Junkie hotspot in Crouch Hill is turned into new primary school
PUBLISHED: 16:06 05 October 2012
A run-down wasteland once littered with heroin needles is set to become a public ecology centre and brand new school.
The Cape Youth Project and new Ashmount Primary School development, which is now nearing completion in Crouch Hill Park, will cost around £16.5million.
The youth project, which is set to reopen in November, features a recording studio, learning spaces, a dance studio, biomass boilers to help the site stay carbon neutral as well as a roof terrace complete with bird-watching hides.
It will also have a cafe to act as a stopping point roughly halfway along the Parkland Walk, a popular trail along an old railway track.
The new Ashmount School will also be carbon neutral – the first such school in the country – and has a brown roof, climbing plants on the walls and planted grassland and wildflowers to encourage the birds, bats and invertebrates in the park to propagate.
It is currently on track to be ready for the new term after Christmas.
The council hopes to get some of the £16.5million back by controversially selling the former Ashmount School, in Ashmount Road, for housing.
But nearby residents don’t want any more houses in the area and are resisting the council, which is yet to write to education secretary Michael Gove to ask for permission to change the use of the site.

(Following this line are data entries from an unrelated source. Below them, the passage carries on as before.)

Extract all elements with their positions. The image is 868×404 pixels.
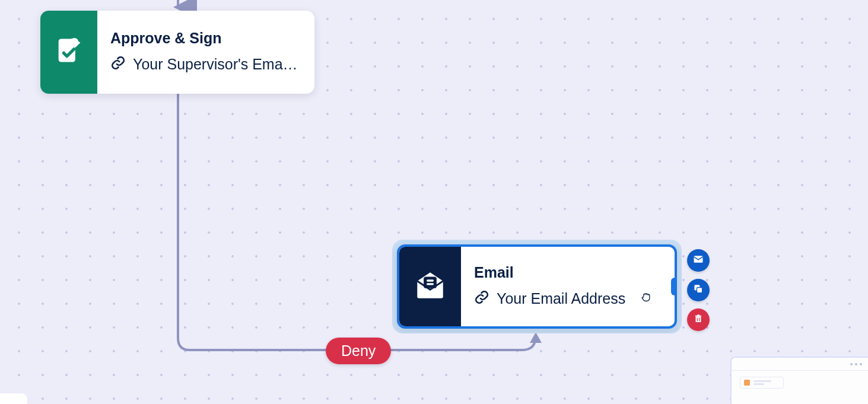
- svg-rect-6: [697, 288, 702, 293]
- document-sign-icon: [53, 35, 84, 69]
- svg-rect-10: [697, 318, 698, 322]
- trash-icon: [693, 313, 704, 326]
- node-email-icon-col: [399, 247, 461, 326]
- copy-icon: [692, 283, 704, 297]
- svg-rect-3: [427, 283, 434, 285]
- node-email[interactable]: Email Your Email Address: [392, 240, 682, 333]
- delete-action-button[interactable]: [687, 308, 710, 331]
- bottom-left-shape: [0, 393, 27, 404]
- link-icon: [474, 290, 489, 308]
- svg-rect-1: [424, 277, 437, 288]
- node-email-detail: Your Email Address: [497, 290, 625, 307]
- email-action-button[interactable]: [687, 249, 710, 272]
- node-approve-icon-col: [40, 11, 97, 94]
- envelope-open-icon: [413, 268, 447, 305]
- minimap-window[interactable]: [730, 357, 868, 404]
- envelope-icon: [692, 253, 704, 268]
- link-icon: [110, 55, 126, 74]
- svg-rect-7: [696, 317, 701, 322]
- edge-label-deny[interactable]: Deny: [326, 338, 391, 364]
- selection-handle[interactable]: [671, 278, 677, 295]
- node-approve-detail: Your Supervisor's Ema…: [133, 56, 298, 73]
- node-email-title: Email: [474, 265, 625, 281]
- node-actions: [687, 249, 710, 331]
- svg-rect-9: [697, 314, 700, 316]
- workflow-canvas[interactable]: Approve & Sign Your Supervisor's Ema…: [0, 0, 868, 404]
- node-approve-sign[interactable]: Approve & Sign Your Supervisor's Ema…: [40, 11, 314, 94]
- svg-rect-11: [699, 318, 700, 322]
- svg-rect-2: [427, 279, 434, 281]
- minimap-panel: [740, 377, 784, 389]
- minimap-titlebar: [732, 358, 868, 371]
- node-approve-title: Approve & Sign: [110, 30, 298, 47]
- copy-action-button[interactable]: [687, 279, 710, 301]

The third part of the project, which is already up-and-running, is the Bowlers Nursery which opened in August and offers day care and education for the under-fives.
The whole park is being re-landscaped as part of the project and will have better lighting and wheelchair access when completed.
Energy created by the boilers in the bowels of the Cape will be used to provide hot water to the residents of neighbouring Coleman Mansions.
Wendy Bristow, head of positive activities at Islington Council, said: “I am really excited. It’s a huge change but it’s going to be absolutely fantastic.”
Cllr Richard Watts, Islington Council’s executive member for children and families, said: “The biggest health and safety issue when we started was all the used needles.
“The site had become so run down and neglected that hardly anyone used it.”